In short, they treat the multi-billion dollar aid program as a cash cow, says The Economist.

“As in Gaza,” says a former UN official, “the risk of man-made famine is growing in Houthi areas.”

Like the Israelis, “they use aid as a weapon.”

Spies for the West

Relief workers told Yemen Monitor in local organizations this week that the Houthis treat them as spies for the United States and Britain.

An official from a local relief organization operating in Hajjah province, receiving funding for projects from donors in the European Union, mentioned that after the Houthi naval attacks in the Red Sea, the work became more dangerous. “The accusations of us being spies for Europe and European warships have become louder.”

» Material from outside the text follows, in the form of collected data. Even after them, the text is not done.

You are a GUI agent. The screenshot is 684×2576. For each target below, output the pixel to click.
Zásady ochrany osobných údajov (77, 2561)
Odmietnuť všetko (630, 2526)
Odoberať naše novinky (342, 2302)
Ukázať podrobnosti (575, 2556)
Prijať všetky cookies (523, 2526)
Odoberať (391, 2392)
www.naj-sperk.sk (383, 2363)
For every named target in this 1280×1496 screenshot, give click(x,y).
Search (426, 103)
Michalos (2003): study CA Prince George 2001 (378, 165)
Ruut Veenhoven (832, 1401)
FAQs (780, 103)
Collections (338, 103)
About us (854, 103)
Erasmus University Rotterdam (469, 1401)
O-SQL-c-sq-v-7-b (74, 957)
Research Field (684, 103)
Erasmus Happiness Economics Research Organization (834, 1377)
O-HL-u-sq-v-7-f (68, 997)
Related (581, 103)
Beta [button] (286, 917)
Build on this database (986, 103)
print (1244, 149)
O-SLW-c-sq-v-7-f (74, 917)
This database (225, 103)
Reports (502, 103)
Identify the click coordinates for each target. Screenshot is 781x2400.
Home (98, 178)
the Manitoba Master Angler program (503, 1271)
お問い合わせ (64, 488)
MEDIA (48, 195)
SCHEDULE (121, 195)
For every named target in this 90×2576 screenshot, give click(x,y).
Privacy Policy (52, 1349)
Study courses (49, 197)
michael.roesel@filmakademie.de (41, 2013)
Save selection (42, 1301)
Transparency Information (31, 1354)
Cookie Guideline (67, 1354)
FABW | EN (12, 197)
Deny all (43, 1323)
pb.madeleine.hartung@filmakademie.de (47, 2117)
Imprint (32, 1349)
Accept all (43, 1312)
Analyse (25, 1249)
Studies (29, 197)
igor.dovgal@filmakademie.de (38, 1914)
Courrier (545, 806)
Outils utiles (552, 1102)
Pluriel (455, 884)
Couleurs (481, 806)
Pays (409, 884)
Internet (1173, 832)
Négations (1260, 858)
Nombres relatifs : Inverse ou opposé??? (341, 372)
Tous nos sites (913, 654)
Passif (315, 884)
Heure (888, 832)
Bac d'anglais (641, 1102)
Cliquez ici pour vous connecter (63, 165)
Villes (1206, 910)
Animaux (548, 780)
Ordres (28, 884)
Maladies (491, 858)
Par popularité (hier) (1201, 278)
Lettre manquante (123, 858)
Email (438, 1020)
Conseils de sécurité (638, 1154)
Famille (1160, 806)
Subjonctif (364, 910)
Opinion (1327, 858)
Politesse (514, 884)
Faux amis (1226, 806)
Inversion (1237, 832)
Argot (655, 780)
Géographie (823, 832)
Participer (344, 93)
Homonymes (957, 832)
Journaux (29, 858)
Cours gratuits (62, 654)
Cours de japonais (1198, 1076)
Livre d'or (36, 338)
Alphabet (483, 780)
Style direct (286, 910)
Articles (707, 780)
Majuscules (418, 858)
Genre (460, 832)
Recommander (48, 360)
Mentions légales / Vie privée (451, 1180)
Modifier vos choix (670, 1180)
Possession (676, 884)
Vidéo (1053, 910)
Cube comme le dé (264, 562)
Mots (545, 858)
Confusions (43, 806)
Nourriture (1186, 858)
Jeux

The official told Yemen Monitor that the relief council led by Al-Hamli has become more ruthless in aid distribution than local organizations outside the United Nations: “The Houthis used to turn a blind eye to some of the names and beneficiaries who were supposed to receive aid, but now, with the suspension of the food program and the suffering of their supporters, they impose names, monitor the distribution with armed force, and leave the needy helpless.”

He indicated that the Relief Council “SkSHMA” has escalated its blackmail tactics, threatening us with a choice between distributing aid to the group’s supporters or imprisonment with the charge ready: “Spy for Europe!” This is a charge that leads to execution.

 

Woe to Those Who Complain

An aid worker in Sana’a says they need approval from the Houthis for the simplest distribution operation, even if it is 10 food rations, and it must not be outside the list that they “put on us.”

He adds to “Yemen Monitor” that we will face penalties ranging from imprisonment to closure of the organization.

As for foreign staff in international organizations, they could lose their entry or exit permits. One of them says as he waits to return to Sana’a: “Please, I prefer not to go into the issue of aid access at the moment, there may be repercussions.”

Some local staff have been arrested. Three UN workers are in jail. An aid worker for Save the Children, a UK-based charity, died in Houthi custody in October.

A former UN staffer says: “There is no other place in the world where the UN tolerates this, but 20 million could starve if we withdraw.”

A relief official in Sana’a told “Yemen Monitor” that meeting with the UN Humanitarian Affairs Office Director is “another blackmail” “Either you return the aid as we want or bear responsibility for the famine that goes to their areas of control!”

He points out that the Houthis have felt “greatness and pride” since last November, and that “hunger and famine are a Western act, not their mismanagement and corruption.”

The sources spoke to “Yemen Monitor” in this report on condition of anonymity for fear of Houthi reprisals.